Surprisingly, I recently found a letter from Yorkton, Saskatchewan, in my mail. Kyle Sobienko wrote, “When I visited Germany I took a boat trip down the Rhine, saw the Lorelei stone and statue, and heard the legend. I’m curious how the word siren fits in this.”
Sobienko said a cousin occasionally sends clippings both of Twisty Tongue and of Bruce Cherney’s historical articles.
The best-known version of the Lorelei story tells us she was a beautiful water nymph who dressed in white and wore a wreath of stars in her hair. She sat atop a high stony projection overlooking the wild waters of the Rhine’s narrowest section, between Switzerland and the North Sea. Combing her long golden hair, she’d sing seductively to the river boatmen.
German poet, Heinrich Heine (1797-1856) immortalized this river siren in a poem called, Die Lorelie. Heine wrote, “And yonder sits a maiden/The fairest of the fair/ With gold her garment shining/And she combs her golden hair” (Sie kämmt ihr goldenes Haar).
Heine’s famous poem has been set to music many times and even used as the basis for an operetta.
It’s said the Lorelei’s singing lured boatmen to their deaths against the rocks and when she eventually entranced a prince this way, the king dispatched four warriors to destroy her.
She watched them climb toward her and as they got near, she beseeched the river god to save her. At once, a wild storm descended and two huge billows that appeared to be snowy stallions emerged from the water and carried her away.
The Lorelei was never seen again, but she’s still heard as she continues to call rivermen to their doom.
This enchantress from German folklore is known as a siren.
Sirens were seductresses, considered more murderous than any witch.

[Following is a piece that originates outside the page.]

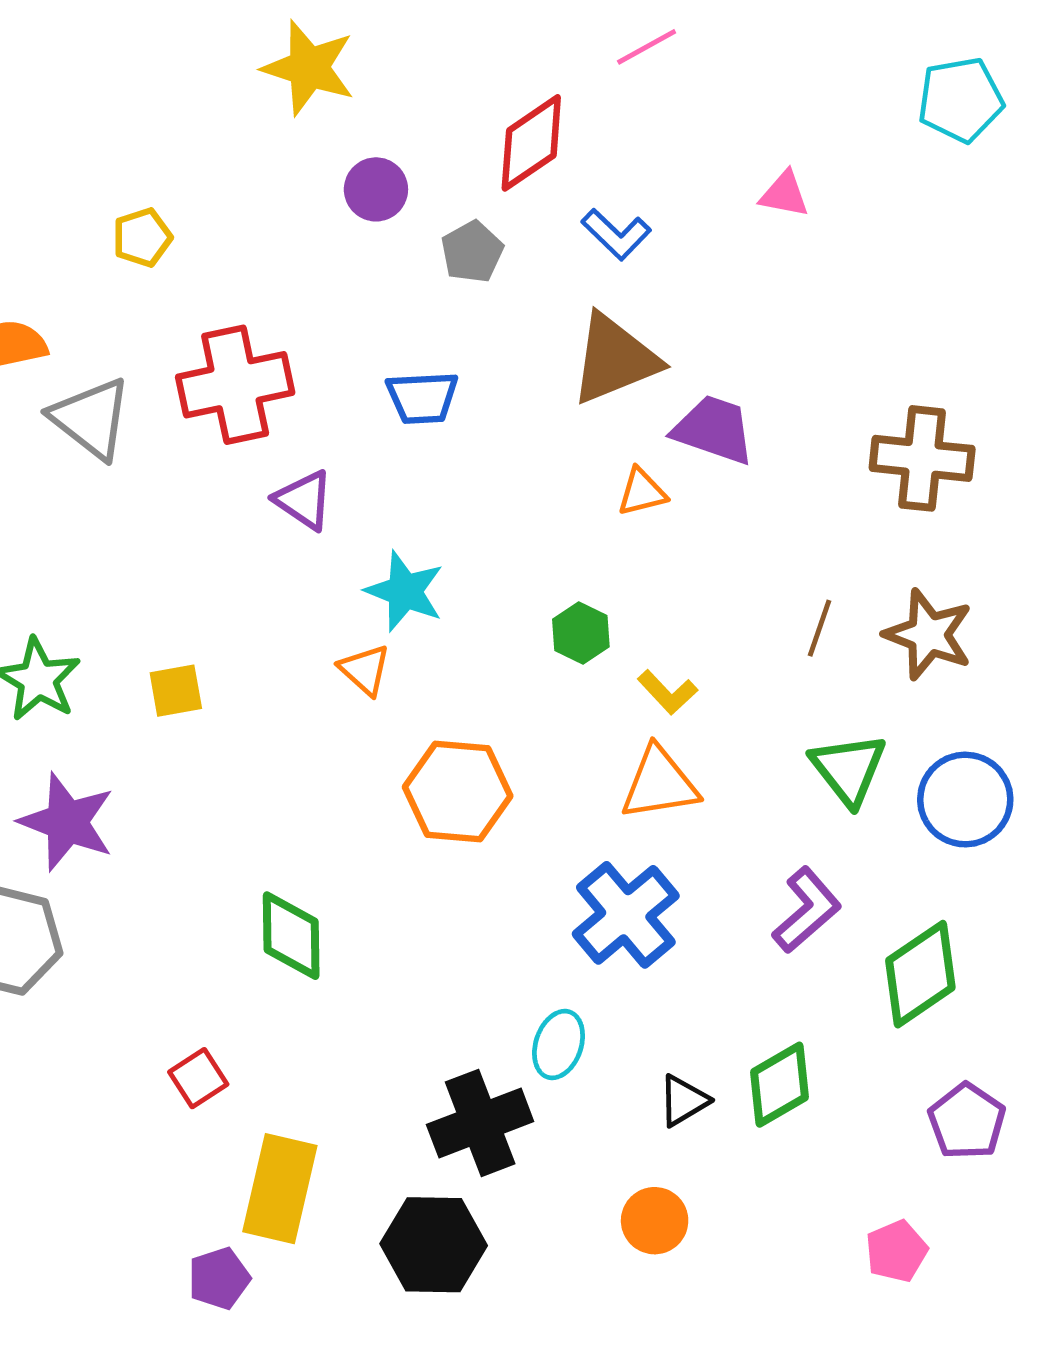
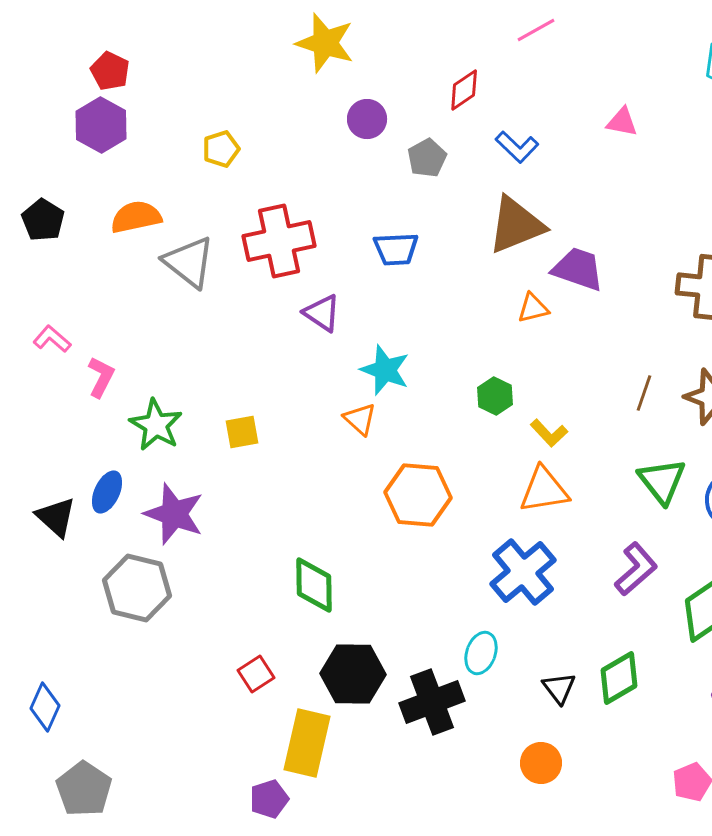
red diamond: (531, 143) -> (464, 90), size x0.7
black triangle: (683, 1101) -> (559, 688), turned -36
black hexagon: (434, 1245) -> (353, 674), moved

In Greek myth, sirens occupied a craggy island (possibly Capri) where they sat singing as they beckoned to passing sailors. Odysseus, son of Laertes, was summoned by a siren. You can read his story in Homer’s Odyssey. In Roman myth, Odysseus is called Ulysses.
Clearly, the Lorelei fits comfortably into the Greek and Roman conception of a siren.
The word Lorelie, sometimes spelled Loreley, is probably a combination of the Old German lurein (murmuring) and the Celtic ley (rock). It’s possible, though, that it’s from the German lauen (to lurk; to lie in wait) plus that Celtic ley. Lorelei entered German in 1801.
In my opinion, murmuring rock seems the better guess since sirens are connected to the idea of sound.
Siren (1520) is Middle English from the Late Latin sirena (an imaginary serpent). In Greek and Roman myth, sirens were half-woman, half-bird — monsters who lured sailors via enchanting singing.
Today in reference to women, sirens are those who charm and betray men.
In keeping with the idea of sirens and “calling,” siren was the name given an acoustical musical instrument devised in 1819. Then, when similar technology created a larger, louder instrument in 1879 for use as a foghorn on steamships, it was also called a siren.